Il est vrai que la loi bourgeoise prétend ne pas s’inspirer du talion, et que son désir n’est pas d’infliger au coupable une douleur égale à celle subie par sa victime, mais de rappeler à celui qui enfreint la loi, l’observation de ses devoirs sociaux ; elle ajoute que l’isolement du reste du monde est salutaire au coupable et que la réflexion et la méditation le guérissent de l’envie de fouler à nouveau les lois de la « Justice ».

Or, il a été maintes et maintes fois démontré que les condamnations à une détention plus ou moins longue, ne guérissaient pas un coupable et que, bien au contraire, une fois subie, la première peine était suivie d’autres délits et d’autres peines, et que par conséquent les bienfaits de la condamnation ne se manifestaient jamais.

Il y a diverses catégories de condamnations ; d’abord celles de droit commun et celles d’ordre politique. Les unes comme les autres sont infligées en vertu d’infractions à la loi bourgeoise, et c’est ce qui explique que les prisons ne sont peuplées en majorité que par de pauvres bougres, car ceux qui détiennent, ne serait-ce qu’une parcelle du Capital, ne subissent jamais de condamnations criminelles ; il leur arrive parfois d’encourir des condamnations civiles, qui ne sont jamais bien pénibles.

Dans le domaine du droit commun, la condamnation recrute ses victimes parmi les « voleurs », les « meurtriers » et encore parmi les ouvriers en révolte, qui, en vertu des libertés républicaines, se permettent de descendre dans la rue pour réclamer leur « droit à la vie ».
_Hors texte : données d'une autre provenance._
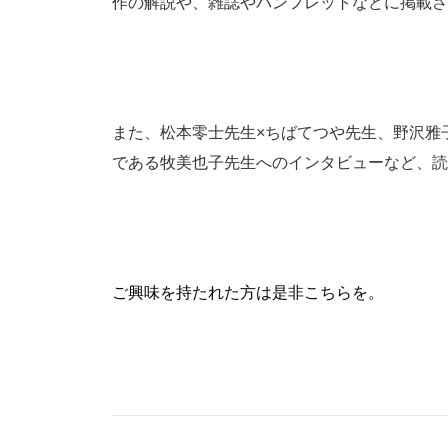
作の解説や、雑誌やパンフレットなどに掲載さ
また、松本零士先生×ちばてつや先生、野沢雅
である牧美也子先生へのインタビューなど、読
ご興味を持たれた方は是非こちらを。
Dans sa brochure « Pourquoi j’ai cambriolé », Jacob souligne que celui qui possède la fortune n’a jamais besoin d’user de procédés illégaux pour arriver à vivre, et que par conséquent il ne peut jamais être condamné comme voleur. En effet, on ne s’explique pas pour quelles raisons M. de Rotschild ou M. Loucheur iraient cambrioler. Il en est de même pour le meurtre, qui, deux fois sur dix, a le vol pour mobile ; quant aux meurtres passionnels, qui ont quelquefois pour théâtre le terrain de la bourgeoisie, on connaît l’indulgence des tribunaux vis-à-vis des inculpés. Pour les grèves, ce sont encore les ouvriers qui en sont les victimes, et c’est sur eux que retombent toutes les responsabilités. On peut donc conclure en disant que ce n’est jamais la classe privilégiée qui subit les condamnations, mais les hommes issus de la classe opprimée.

Quant aux condamnations politiques, il arrive de temps en temps un accident aux représentants de la bourgeoisie, mais c’est excessivement rare, et en général ce ne sont que les révolutionnaires de gauche qui peuplent les prisons.

La condamnation est donc une arme bourgeoise, inutile en soi, car elle ne change absolument rien et ne maintient même pas l’ordre bourgeois, et son unique utilité serait peut-être de nourrir une armée de parasites qui ne sauraient que faire si on leur retirait le pouvoir de condamner.